Just like with combustion-powered vehicles, the consumption of rechargeable hybrid vehicles depends on physical and environmental factors such as the vehicle’s mass and aerodynamics. It also depends on the topography of the trip: just like with combustion-powered engines, driving up a mountain consumes much more energy than a trip through the countryside in the summer.
The user’s driving style has an effect, as well. Smooth driving, with gradual accelerations and decelerations, preserves the range of the battery when in 100% electric mode. The rest of the time, rechargeable hybrid vehicles offer reasonable mileage and maximize the efficacity of regenerative braking, which contributes to recharging the battery.
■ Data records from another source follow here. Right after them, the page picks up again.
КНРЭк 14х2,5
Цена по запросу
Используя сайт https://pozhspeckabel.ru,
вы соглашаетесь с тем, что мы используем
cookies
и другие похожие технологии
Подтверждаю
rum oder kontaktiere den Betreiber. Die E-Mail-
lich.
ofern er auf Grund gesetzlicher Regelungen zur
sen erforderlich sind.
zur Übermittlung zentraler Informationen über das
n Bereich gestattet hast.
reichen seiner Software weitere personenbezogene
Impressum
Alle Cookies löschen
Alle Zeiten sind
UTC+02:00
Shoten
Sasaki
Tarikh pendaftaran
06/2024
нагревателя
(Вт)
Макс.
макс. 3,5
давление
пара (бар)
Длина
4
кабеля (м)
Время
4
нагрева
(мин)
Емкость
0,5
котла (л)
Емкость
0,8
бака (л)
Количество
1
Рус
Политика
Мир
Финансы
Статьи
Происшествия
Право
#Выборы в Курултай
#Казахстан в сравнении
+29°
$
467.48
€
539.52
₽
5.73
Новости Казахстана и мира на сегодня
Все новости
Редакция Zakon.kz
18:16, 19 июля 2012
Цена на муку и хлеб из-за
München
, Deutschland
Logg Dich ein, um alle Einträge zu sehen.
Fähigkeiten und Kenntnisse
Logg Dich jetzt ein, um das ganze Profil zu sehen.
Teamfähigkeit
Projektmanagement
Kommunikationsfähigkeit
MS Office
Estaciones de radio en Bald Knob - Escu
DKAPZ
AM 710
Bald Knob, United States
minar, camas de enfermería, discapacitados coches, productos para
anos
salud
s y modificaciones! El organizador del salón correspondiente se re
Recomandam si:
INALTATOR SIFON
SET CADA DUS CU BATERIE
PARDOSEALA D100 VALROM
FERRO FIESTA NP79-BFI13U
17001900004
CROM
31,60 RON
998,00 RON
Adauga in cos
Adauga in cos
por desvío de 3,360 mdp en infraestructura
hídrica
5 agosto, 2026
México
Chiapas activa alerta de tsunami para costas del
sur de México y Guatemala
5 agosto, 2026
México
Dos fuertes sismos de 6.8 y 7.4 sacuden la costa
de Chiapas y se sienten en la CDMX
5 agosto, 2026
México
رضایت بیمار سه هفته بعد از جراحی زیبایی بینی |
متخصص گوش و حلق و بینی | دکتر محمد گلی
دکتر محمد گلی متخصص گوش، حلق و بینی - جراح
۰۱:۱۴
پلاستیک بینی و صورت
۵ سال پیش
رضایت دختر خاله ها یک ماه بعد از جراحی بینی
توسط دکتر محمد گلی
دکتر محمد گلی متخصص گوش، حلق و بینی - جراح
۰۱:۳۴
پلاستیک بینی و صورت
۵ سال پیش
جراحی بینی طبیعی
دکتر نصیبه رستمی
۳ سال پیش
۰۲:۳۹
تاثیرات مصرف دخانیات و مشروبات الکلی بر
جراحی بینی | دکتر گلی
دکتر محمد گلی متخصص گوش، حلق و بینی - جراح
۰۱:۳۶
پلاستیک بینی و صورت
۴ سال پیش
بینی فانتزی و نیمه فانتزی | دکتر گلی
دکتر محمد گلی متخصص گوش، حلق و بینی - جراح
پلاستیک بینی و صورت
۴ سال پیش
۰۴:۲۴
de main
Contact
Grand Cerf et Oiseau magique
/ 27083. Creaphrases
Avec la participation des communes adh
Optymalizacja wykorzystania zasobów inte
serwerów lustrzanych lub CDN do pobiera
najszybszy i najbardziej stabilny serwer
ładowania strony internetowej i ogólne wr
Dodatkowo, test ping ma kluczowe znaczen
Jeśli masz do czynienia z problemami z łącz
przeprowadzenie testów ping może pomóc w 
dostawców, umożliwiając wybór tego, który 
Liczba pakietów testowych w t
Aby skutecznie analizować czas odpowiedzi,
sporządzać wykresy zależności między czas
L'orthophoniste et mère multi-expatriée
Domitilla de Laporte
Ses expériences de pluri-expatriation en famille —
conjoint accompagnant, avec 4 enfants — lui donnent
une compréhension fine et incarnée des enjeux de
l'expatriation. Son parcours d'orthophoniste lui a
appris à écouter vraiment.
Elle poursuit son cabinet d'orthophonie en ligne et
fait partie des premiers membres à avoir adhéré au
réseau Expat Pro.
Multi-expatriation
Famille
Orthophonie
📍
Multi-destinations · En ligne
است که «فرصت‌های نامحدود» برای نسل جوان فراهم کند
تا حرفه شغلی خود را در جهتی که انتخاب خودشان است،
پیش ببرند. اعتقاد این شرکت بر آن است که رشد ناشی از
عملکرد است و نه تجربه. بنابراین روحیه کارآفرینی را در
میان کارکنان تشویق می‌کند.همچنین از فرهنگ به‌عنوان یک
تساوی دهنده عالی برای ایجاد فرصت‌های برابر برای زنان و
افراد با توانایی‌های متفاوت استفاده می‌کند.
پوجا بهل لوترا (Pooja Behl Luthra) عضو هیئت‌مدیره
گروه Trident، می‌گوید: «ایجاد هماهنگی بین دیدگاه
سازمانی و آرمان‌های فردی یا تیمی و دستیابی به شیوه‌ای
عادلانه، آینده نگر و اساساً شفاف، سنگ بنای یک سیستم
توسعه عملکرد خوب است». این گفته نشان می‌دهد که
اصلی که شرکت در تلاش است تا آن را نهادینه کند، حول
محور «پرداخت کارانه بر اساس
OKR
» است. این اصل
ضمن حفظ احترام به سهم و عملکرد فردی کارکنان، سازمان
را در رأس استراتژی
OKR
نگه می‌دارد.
To limit fuel consumption, it is in the owner’s best interest to plug in the rechargeable hybrid car whenever possible. This always ensures the car to travel as far as possible in 100% electric mode, without requiring use of the combustion engine.
On the freeway, vehicles theoretically maintain a constant speed of 110 to 130 km/h. Freeway driving thus offers fewer chances for regenerative braking than in a typical driving cycle, and the length of the journey often requires use of the combustion engine. The support of the electrical motor nonetheless has a noticeable effect on consumption when it comes to accelerating, passing other vehicles, and restarting after stopping at a lay-by or toll booth. With its peak speed in 100% electric mode fixed at 135 km/h, the Renault Captur E-Tech Plug-In can also be used for short trips on the freeway without needing to use the combustion engine.
The cost to charge a rechargeable hybrid car depends on the size of its battery. In France, with an estimated price of 0.15 euro/kWh from EDF (Électricité de France), it costs around 1.47 euro to charge the 9.8 kWh battery of a Renault Captur E-Tech Plug In from 0 to 100%. The actual cost, however, can vary depending on the electricity provider and potential tariff variations during off-peak hours. The same amount of charge would cost around 3 euros in Germany and 2 euros in Great Britain. Ukraine has the cheapest electricity, with a price of 0.05 euro/kWh, meaning that a charge costs only 0.50 euro.
In France, the cost of charging at public charging stations is usually based on charging time, rather than a price per kilowatt-hour. Depending on the region and the country, public charging stations offer different methods of payment based on the power of the station and the type of charging plan. Payments are made using a special badge, which requires a subscription. Free charging stations are also available in the parking lots of some big-box stores, such as IKEA, Lidl, and Auchan.
The average price of electricity in the 28 European countries is around 0.21 euro/kWh. The lowest price is found in Bulgaria, where it costs only 0.10 euro/kWh, and the highest is in Denmark, with 0.30 euro/kWh. Germany was the second most expensive country in 2018 and may overtake Denmark soon due to an increase in government taxes. In the second half of 2018, France was the 12th most expensive country.